Copy out the full data exactly as given; pictures should not be included.

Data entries
▬▬▬

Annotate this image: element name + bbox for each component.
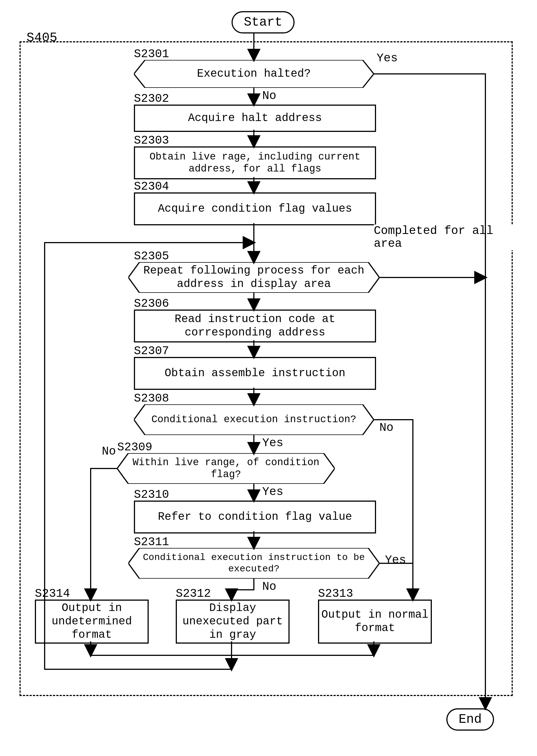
s2310-process: Refer to condition flag value — [134, 500, 376, 534]
s2307-step: S2307 — [134, 344, 169, 358]
completed-label: Completed for all area — [374, 224, 526, 250]
s2308-yes: Yes — [262, 436, 283, 450]
s2301-decision: Execution halted? — [134, 60, 374, 88]
s2302-process: Acquire halt address — [134, 104, 376, 132]
s2303-step: S2303 — [134, 134, 169, 147]
s2308-decision: Conditional execution instruction? — [134, 404, 374, 435]
s2311-no: No — [262, 580, 276, 593]
s2301-no: No — [262, 89, 276, 102]
s2313-step: S2313 — [318, 587, 353, 600]
s2307-process: Obtain assemble instruction — [134, 357, 376, 390]
s2305-step: S2305 — [134, 250, 169, 263]
s2304-step: S2304 — [134, 180, 169, 193]
end-terminal: End — [446, 708, 494, 731]
s2311-yes: Yes — [385, 554, 406, 567]
s2308-no: No — [379, 421, 393, 434]
s2314-process: Output in undetermined format — [35, 600, 149, 644]
s2306-step: S2306 — [134, 297, 169, 310]
s2301-yes: Yes — [377, 52, 398, 65]
s2312-process: Display unexecuted part in gray — [176, 600, 290, 644]
s2311-step: S2311 — [134, 536, 169, 549]
s2303-process: Obtain live rage, including current addr… — [134, 146, 376, 179]
s2301-text: Execution halted? — [134, 60, 374, 88]
s2308-text: Conditional execution instruction? — [134, 404, 374, 435]
s2309-yes: Yes — [262, 485, 283, 498]
s2310-step: S2310 — [134, 488, 169, 501]
s2309-decision: Within live range, of condition flag? — [117, 453, 335, 484]
s2301-step: S2301 — [134, 47, 169, 61]
s2309-no: No — [102, 445, 116, 458]
s2304-process: Acquire condition flag values — [134, 192, 376, 225]
s2308-step: S2308 — [134, 392, 169, 405]
start-terminal: Start — [231, 11, 295, 33]
s2311-text: Conditional execution instruction to be … — [128, 548, 379, 578]
s2302-step: S2302 — [134, 92, 169, 105]
s2311-decision: Conditional execution instruction to be … — [128, 548, 379, 578]
s2305-text: Repeat following process for each addres… — [128, 262, 379, 293]
s2313-process: Output in normal format — [318, 600, 432, 644]
s405-label: S405 — [26, 31, 57, 45]
s2306-process: Read instruction code at corresponding a… — [134, 309, 376, 342]
s2309-step: S2309 — [117, 441, 152, 454]
s2312-step: S2312 — [176, 587, 211, 600]
s2309-text: Within live range, of condition flag? — [117, 453, 335, 484]
s2314-step: S2314 — [35, 587, 70, 600]
flowchart-container: S405 Start S2301 Execution halted? Yes N… — [11, 11, 526, 745]
s2305-loop: Repeat following process for each addres… — [128, 262, 379, 293]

▬▬▬

* Answer box
Annotate this image: element name + bbox for each component.
s2310-process: Refer to condition flag value — [134, 500, 376, 534]
s2307-step: S2307 — [134, 344, 169, 358]
completed-label: Completed for all area — [374, 224, 526, 250]
s2308-yes: Yes — [262, 436, 283, 450]
s2301-decision: Execution halted? — [134, 60, 374, 88]
s2302-process: Acquire halt address — [134, 104, 376, 132]
s2303-step: S2303 — [134, 134, 169, 147]
s2308-decision: Conditional execution instruction? — [134, 404, 374, 435]
s2311-no: No — [262, 580, 276, 593]
s2301-no: No — [262, 89, 276, 102]
s2313-step: S2313 — [318, 587, 353, 600]
s2307-process: Obtain assemble instruction — [134, 357, 376, 390]
s2305-step: S2305 — [134, 250, 169, 263]
s2304-step: S2304 — [134, 180, 169, 193]
end-terminal: End — [446, 708, 494, 731]
s2311-yes: Yes — [385, 554, 406, 567]
s2308-no: No — [379, 421, 393, 434]
s2314-process: Output in undetermined format — [35, 600, 149, 644]
s2306-step: S2306 — [134, 297, 169, 310]
s2301-yes: Yes — [377, 52, 398, 65]
s2312-process: Display unexecuted part in gray — [176, 600, 290, 644]
s2311-step: S2311 — [134, 536, 169, 549]
s2303-process: Obtain live rage, including current addr… — [134, 146, 376, 179]
s2301-text: Execution halted? — [134, 60, 374, 88]
s2308-text: Conditional execution instruction? — [134, 404, 374, 435]
s2309-yes: Yes — [262, 485, 283, 498]
s2310-step: S2310 — [134, 488, 169, 501]
s2309-decision: Within live range, of condition flag? — [117, 453, 335, 484]
s2301-step: S2301 — [134, 47, 169, 61]
s2309-no: No — [102, 445, 116, 458]
s2304-process: Acquire condition flag values — [134, 192, 376, 225]
s2308-step: S2308 — [134, 392, 169, 405]
start-terminal: Start — [231, 11, 295, 33]
s2311-text: Conditional execution instruction to be … — [128, 548, 379, 578]
s2302-step: S2302 — [134, 92, 169, 105]
s2311-decision: Conditional execution instruction to be … — [128, 548, 379, 578]
s2305-text: Repeat following process for each addres… — [128, 262, 379, 293]
s2313-process: Output in normal format — [318, 600, 432, 644]
s405-label: S405 — [26, 31, 57, 45]
s2306-process: Read instruction code at corresponding a… — [134, 309, 376, 342]
s2309-step: S2309 — [117, 441, 152, 454]
s2312-step: S2312 — [176, 587, 211, 600]
s2309-text: Within live range, of condition flag? — [117, 453, 335, 484]
s2314-step: S2314 — [35, 587, 70, 600]
flowchart-container: S405 Start S2301 Execution halted? Yes N… — [11, 11, 526, 745]
s2305-loop: Repeat following process for each addres… — [128, 262, 379, 293]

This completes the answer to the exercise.